= Task requirements =
Nothing is needed except the lines below that run from the one with "This screenshot has width=1253, height=2452." through the one with "The width and height of the screenshot is (1485, 2464).", repeated exactly.
═══ Supplied material ═══
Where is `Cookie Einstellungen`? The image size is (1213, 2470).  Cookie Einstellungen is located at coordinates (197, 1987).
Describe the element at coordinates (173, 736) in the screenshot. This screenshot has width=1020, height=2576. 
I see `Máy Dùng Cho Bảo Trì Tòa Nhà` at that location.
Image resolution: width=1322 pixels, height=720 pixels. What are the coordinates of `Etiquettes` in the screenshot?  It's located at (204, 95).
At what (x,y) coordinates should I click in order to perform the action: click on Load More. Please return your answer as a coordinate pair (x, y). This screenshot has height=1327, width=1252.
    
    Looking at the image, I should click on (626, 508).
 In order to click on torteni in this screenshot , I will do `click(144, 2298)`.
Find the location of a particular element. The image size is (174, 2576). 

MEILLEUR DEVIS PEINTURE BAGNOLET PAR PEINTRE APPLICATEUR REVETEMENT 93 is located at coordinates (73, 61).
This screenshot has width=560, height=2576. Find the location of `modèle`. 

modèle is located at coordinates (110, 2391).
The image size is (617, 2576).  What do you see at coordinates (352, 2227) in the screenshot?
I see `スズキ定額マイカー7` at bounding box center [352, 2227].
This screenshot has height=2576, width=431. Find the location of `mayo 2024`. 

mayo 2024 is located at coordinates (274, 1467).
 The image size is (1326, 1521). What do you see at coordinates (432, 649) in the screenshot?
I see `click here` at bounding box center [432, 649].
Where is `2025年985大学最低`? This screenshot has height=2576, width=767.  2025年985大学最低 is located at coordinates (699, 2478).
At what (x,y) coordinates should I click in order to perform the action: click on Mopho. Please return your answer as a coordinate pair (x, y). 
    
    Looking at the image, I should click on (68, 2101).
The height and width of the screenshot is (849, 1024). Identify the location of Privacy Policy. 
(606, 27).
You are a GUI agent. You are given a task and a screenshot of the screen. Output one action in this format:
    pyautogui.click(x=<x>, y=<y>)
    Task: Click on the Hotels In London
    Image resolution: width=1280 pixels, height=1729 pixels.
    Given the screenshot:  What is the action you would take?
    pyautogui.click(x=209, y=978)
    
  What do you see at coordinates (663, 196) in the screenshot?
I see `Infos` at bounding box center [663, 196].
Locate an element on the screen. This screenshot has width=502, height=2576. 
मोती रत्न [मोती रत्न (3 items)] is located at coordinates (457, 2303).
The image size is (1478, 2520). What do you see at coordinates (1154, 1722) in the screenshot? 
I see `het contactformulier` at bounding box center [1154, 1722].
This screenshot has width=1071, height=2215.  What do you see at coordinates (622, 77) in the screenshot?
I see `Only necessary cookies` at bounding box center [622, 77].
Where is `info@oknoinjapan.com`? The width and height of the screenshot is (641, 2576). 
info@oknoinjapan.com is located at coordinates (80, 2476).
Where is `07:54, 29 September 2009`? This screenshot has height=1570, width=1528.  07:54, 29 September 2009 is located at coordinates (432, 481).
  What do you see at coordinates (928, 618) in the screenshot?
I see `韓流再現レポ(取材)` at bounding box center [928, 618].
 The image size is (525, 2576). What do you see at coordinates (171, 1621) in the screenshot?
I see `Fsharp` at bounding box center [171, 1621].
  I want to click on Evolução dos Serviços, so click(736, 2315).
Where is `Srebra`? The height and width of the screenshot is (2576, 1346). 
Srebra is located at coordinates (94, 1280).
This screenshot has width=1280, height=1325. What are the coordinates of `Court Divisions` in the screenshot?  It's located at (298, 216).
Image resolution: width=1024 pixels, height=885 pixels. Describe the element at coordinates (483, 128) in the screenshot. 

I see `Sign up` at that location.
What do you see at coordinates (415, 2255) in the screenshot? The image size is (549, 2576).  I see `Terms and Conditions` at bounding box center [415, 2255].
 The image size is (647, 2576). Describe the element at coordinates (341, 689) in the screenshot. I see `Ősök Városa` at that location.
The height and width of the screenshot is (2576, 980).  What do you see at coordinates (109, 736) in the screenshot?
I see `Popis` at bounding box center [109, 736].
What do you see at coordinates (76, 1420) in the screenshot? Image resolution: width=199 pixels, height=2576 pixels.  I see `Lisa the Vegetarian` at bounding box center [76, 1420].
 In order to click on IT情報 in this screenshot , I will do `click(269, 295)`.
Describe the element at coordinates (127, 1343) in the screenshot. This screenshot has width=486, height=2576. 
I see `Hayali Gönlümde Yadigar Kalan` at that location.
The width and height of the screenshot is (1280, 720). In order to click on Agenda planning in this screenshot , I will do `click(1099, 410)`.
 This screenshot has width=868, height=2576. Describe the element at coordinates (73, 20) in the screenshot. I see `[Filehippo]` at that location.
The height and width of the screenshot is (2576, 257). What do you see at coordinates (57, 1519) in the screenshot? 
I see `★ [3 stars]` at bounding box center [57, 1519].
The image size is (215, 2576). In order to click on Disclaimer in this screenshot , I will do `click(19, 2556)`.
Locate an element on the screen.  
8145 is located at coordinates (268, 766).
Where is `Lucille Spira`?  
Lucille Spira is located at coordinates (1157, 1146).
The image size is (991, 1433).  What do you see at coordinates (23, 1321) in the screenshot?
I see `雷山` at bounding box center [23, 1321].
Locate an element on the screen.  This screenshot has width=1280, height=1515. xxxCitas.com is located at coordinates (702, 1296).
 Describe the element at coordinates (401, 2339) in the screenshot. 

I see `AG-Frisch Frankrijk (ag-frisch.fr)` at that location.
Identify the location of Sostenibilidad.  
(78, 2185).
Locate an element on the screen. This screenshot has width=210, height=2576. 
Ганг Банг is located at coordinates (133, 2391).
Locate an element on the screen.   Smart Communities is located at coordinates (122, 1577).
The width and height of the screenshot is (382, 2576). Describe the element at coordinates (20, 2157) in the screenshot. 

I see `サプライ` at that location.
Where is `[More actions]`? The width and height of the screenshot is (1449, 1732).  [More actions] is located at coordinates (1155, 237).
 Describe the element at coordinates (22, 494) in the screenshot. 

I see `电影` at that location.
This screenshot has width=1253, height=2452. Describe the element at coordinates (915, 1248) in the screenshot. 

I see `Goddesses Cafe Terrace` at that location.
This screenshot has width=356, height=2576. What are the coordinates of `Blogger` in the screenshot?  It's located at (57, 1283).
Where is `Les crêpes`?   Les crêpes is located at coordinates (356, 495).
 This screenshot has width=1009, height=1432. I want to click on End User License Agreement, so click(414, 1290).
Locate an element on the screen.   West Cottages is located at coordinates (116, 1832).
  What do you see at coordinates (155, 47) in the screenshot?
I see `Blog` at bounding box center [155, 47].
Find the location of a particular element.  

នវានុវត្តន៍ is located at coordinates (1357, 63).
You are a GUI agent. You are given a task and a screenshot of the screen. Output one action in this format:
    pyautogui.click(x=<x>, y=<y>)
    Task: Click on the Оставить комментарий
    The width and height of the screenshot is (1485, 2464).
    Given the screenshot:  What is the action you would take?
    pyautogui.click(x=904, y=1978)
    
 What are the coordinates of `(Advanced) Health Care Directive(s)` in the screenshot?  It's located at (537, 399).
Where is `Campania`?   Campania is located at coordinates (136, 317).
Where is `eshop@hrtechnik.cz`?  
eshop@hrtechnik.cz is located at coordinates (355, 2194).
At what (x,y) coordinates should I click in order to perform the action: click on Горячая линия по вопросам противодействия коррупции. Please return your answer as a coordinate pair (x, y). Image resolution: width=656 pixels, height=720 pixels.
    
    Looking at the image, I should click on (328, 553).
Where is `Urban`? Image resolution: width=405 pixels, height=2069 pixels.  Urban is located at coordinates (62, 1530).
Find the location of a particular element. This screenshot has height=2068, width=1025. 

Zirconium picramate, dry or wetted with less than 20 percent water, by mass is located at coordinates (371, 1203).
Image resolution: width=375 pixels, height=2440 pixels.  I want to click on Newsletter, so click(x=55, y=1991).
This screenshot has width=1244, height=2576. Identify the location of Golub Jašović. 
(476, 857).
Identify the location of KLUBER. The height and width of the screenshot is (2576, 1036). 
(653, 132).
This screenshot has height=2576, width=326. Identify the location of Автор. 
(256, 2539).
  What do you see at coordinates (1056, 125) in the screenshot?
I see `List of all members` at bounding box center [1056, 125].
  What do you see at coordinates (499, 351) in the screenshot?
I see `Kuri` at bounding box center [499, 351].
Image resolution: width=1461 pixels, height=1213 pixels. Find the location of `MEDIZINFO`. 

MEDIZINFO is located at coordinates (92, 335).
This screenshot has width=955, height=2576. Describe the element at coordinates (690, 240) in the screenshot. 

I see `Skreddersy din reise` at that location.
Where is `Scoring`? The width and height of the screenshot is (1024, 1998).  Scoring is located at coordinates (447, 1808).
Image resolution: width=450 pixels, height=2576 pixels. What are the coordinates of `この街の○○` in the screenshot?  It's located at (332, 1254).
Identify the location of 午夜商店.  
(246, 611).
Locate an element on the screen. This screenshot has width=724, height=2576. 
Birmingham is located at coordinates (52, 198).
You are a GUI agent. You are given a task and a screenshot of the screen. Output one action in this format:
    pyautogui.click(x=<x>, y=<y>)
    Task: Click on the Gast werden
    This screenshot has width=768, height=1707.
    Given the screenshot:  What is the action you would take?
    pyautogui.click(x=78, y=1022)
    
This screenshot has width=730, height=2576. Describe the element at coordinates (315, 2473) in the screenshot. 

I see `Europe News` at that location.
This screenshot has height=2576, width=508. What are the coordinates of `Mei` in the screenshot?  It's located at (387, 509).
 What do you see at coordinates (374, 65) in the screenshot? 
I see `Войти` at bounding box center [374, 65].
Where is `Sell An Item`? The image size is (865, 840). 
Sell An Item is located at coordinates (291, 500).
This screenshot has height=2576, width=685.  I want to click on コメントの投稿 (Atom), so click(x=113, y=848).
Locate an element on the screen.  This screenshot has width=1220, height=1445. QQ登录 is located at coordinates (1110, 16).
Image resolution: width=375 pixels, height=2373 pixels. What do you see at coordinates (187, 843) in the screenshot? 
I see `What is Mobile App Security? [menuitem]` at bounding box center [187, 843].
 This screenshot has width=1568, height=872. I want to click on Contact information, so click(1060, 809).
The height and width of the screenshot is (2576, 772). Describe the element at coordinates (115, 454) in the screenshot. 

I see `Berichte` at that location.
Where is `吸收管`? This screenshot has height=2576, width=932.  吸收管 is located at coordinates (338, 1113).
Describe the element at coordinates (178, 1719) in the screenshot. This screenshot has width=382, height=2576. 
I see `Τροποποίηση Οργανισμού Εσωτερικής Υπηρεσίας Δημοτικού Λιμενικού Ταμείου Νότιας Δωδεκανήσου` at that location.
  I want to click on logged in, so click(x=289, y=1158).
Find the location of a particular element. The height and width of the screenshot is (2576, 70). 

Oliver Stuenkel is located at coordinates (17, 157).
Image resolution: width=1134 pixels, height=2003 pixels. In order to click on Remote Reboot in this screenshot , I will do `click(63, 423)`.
═══
= Answer section =
This screenshot has width=1253, height=2452. Describe the element at coordinates (915, 1248) in the screenshot. 

I see `Goddesses Cafe Terrace` at that location.
This screenshot has width=356, height=2576. What are the coordinates of `Blogger` in the screenshot?  It's located at (57, 1283).
Where is `Les crêpes`?   Les crêpes is located at coordinates (356, 495).
 This screenshot has width=1009, height=1432. I want to click on End User License Agreement, so click(414, 1290).
Locate an element on the screen.   West Cottages is located at coordinates (116, 1832).
  What do you see at coordinates (155, 47) in the screenshot?
I see `Blog` at bounding box center [155, 47].
Find the location of a particular element.  

នវានុវត្តន៍ is located at coordinates (1357, 63).
You are a GUI agent. You are given a task and a screenshot of the screen. Output one action in this format:
    pyautogui.click(x=<x>, y=<y>)
    Task: Click on the Оставить комментарий
    The width and height of the screenshot is (1485, 2464).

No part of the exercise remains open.